Богословие всегда открыто — и вверх, и вниз, и вширь, т. е. и по вертикали, и по горизонтали, и для духовного познания, и для восприятия откровения, оно открыто ко всем людям, ко всему живому и ко всему тому миру, который не отвернулся от Бога. Закрытое богословие не подлинно, даже если оно внешне правильно повторяет все прежде известные формулы и формы истинного Богооткровения и Богопознания.
Литература
Протопр. Александр Шмеман. Введение в богословие. Курс лекций по догматическому богословию. М., 1993.

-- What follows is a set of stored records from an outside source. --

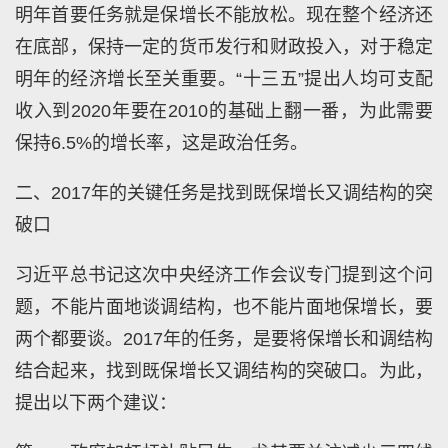
明年首要任务就是保增长不能放松。现在整个经济还
在底部，保持一定的货币发行和财政投入，对于稳定
明年的经济增长至关重要。“十三五”提出人均可支配
收入到2020年要在2010的基础上翻一番，为此需要
保持6.5%的增长率，这是政治任务。
二、2017年的关键任务是找到既保增长又调结构的突
破口
习近平总书记这次中央经济工作会议专门提到这个问
题，不能片面地谈调结构，也不能片面地保增长，要
两个都要谈。2017年的任务，是要将保增长和调结构
结合起来，找到既保增长又调结构的突破口。为此，
提出以下两个建议：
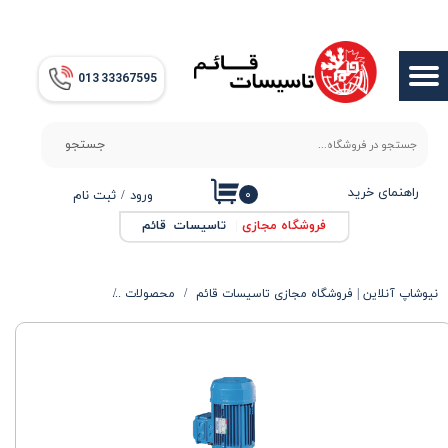
حساب کاربری من
013​​​​​​​ 33367595
تغییر گذر واژه
سفارشات
جستجو
خروج از حساب کاربری
راهنمای خرید
۰
ورود
/
ثبت نام
فروشگاه مجازی
|
تاسیسات قائم
نیوشاپ آنلاین | فروشگاه مجازی تاسیسات قائم
محصولات
الکتروپمپ ها
پمپ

Еп. Каллист (Уэр). Богословское образование в Писании и у св. отцов. Доклад на V международной конференции по христианскому образованию (Халки, август 1994 г.). Православная община, № 24 (6), 1994, с. 83–92.
Протопр. Иоанн Мейендорф. Введение в святоотеческое богословие. Конспект лекций. Пер. с англ. Ларисы Волохонской. Изд. 2-е. Вильнюс-Москва, Весть, 1992.
Протопр. Иоанн Мейендорф. Православное богословие в современном мире. Пер. с англ. В сб.: Православие и современный мир. Минск: Лучи Софии, 1995, с. 57–78.
Христианство. Энциклопедический словарь. М., 1993. И.Д. Андреев и др. Богословие. Т. 1, с. 275–286.
Протопр. Иоанн Мейендорф. Православное свидетельство в современном мире. Лекция в Минском епархиальном управлении (июнь, 1992). В сб.: Православие и современный мир. Минск. Лучи Софии, 1995, с. 4–30.